For RNA-seq studies, quantify gene expression levels with tools like featureCounts or Salmon followed by differential expression analysis using DESeq2 or edgeR.

Annotation and Interpretation

Annotate variants with databases like dbSNP, ClinVar for clinical relevance using tools such as ANNOVAR or SnpEff.

Integrate omics data with biological pathways for comprehensive interpretation utilizing software like Ingenuity Pathway Analysis or Cytoscape.

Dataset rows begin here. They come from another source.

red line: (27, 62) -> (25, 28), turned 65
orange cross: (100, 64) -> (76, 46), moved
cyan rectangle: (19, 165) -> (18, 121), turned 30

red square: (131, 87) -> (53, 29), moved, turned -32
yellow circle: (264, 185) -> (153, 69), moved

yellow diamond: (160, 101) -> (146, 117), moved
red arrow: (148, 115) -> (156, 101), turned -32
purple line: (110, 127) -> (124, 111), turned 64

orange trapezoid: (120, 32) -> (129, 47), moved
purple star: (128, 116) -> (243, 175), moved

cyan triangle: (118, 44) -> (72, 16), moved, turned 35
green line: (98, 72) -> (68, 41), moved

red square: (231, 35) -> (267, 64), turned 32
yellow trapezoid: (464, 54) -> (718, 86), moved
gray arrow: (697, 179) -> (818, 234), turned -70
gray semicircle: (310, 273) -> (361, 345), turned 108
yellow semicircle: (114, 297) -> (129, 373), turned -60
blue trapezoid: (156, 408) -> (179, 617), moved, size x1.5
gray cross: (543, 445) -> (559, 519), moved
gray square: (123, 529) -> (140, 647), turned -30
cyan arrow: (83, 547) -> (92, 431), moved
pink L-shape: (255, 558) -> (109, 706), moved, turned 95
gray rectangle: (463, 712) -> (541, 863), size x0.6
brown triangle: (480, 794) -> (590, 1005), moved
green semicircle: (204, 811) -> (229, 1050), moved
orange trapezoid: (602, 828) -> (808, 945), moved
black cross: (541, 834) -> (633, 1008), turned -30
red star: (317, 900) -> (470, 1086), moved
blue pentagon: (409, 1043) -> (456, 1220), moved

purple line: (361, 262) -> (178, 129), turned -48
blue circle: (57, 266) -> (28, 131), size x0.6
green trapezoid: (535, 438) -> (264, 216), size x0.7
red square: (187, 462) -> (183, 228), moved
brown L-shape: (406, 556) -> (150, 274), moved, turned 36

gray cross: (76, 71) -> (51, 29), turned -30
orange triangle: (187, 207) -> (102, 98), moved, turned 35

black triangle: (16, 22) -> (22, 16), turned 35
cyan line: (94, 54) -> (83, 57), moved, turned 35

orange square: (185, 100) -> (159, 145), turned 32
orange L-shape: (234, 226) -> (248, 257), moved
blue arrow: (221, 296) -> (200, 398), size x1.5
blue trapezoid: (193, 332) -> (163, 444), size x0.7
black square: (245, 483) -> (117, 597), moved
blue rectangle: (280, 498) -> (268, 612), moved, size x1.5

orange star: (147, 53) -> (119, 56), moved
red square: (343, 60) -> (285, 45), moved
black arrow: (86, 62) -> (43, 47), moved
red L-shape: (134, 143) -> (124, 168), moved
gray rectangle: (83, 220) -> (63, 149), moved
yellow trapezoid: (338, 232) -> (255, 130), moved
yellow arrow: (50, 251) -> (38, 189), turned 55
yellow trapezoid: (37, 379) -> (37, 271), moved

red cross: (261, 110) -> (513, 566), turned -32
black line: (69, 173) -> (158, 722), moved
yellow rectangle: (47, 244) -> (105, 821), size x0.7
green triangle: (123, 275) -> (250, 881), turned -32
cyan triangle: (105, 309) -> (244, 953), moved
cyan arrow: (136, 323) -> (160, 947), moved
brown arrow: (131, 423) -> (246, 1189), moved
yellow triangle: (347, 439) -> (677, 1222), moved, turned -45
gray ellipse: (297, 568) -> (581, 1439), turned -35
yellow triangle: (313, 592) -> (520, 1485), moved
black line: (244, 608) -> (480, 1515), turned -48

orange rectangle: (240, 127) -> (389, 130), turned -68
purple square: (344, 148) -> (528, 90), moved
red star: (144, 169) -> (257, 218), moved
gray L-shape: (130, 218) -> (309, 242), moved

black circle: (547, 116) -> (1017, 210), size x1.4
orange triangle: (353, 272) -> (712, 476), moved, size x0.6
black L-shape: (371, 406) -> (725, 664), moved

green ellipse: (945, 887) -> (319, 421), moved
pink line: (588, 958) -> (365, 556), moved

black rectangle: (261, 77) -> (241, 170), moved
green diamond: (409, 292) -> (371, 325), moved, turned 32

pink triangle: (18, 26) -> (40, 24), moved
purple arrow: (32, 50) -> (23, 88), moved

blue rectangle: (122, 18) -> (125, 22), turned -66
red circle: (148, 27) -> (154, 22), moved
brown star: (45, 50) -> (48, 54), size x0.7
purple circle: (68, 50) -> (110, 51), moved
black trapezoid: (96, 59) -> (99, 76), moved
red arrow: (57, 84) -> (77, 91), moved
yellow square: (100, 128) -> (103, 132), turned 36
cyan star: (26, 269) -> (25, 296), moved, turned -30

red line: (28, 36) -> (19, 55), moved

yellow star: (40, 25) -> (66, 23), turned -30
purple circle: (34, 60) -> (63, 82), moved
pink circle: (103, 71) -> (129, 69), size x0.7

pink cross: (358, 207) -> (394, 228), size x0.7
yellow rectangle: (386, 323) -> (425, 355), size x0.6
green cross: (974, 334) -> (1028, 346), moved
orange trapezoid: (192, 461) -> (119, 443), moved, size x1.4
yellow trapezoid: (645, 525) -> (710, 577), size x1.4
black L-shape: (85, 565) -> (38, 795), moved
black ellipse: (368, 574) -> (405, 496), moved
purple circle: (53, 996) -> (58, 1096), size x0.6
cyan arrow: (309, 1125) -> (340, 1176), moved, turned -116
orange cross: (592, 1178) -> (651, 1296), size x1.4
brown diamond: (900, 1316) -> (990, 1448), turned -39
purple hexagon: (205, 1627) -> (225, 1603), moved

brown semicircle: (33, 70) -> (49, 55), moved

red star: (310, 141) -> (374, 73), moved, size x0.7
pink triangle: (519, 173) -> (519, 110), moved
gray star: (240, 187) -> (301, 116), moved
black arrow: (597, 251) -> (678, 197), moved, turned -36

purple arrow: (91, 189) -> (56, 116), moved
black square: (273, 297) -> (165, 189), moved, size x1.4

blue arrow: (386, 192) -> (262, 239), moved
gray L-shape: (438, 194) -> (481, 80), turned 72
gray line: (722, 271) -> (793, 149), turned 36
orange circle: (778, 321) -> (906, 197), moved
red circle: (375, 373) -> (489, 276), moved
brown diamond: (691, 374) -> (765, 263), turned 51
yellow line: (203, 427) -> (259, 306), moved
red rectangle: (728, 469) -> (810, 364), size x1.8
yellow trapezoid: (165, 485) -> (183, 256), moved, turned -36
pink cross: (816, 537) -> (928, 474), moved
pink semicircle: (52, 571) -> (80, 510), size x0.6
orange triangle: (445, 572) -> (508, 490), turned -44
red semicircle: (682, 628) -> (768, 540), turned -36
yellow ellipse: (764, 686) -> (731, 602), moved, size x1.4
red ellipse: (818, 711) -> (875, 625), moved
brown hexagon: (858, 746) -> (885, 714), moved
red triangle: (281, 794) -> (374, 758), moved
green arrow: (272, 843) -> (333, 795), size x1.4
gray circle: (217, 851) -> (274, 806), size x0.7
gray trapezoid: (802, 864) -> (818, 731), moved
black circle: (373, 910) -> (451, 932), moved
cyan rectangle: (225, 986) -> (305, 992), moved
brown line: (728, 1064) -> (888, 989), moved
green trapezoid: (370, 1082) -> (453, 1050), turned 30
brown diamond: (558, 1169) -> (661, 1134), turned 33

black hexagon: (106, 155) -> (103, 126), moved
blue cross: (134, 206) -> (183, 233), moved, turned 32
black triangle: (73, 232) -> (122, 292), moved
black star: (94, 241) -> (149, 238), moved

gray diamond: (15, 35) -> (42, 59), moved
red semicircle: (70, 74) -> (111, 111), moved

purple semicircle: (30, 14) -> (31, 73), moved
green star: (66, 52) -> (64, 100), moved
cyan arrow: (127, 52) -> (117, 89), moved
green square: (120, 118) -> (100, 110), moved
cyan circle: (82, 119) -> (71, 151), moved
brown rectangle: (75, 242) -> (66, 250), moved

Best Practices and Tips for Successful NGS

Sample Quality: Always start with high-quality samples; garbage in leads to garbage out.
Avoid Contamination: Use clean reagents and workspaces dedicated for pre- and post-PCR steps.
Library QC: Routinely verify library size distribution and concentration.
Multiplexing: Use unique indexes/barcodes to avoid sample misidentification.
Run Controls: Include positive controls and replicates when possible.
Data Backup: Store raw data securely; reanalysis may be needed as methods evolve.
Stay Updated: Follow advances in sequencing chemistries and bioinformatics tools continuously improving results accuracy.

Conclusion

Next-generation sequencing is a powerful methodology that requires careful planning from sample collection through data analysis. By following structured protocols tailored to your research objectives and platform specifications, you can generate high-quality genomic data enabling novel biological insights. While NGS technologies continue evolving rapidly towards longer reads, higher accuracy, and lower costs; mastering these foundational steps remains essential for successful implementation in any laboratory setting.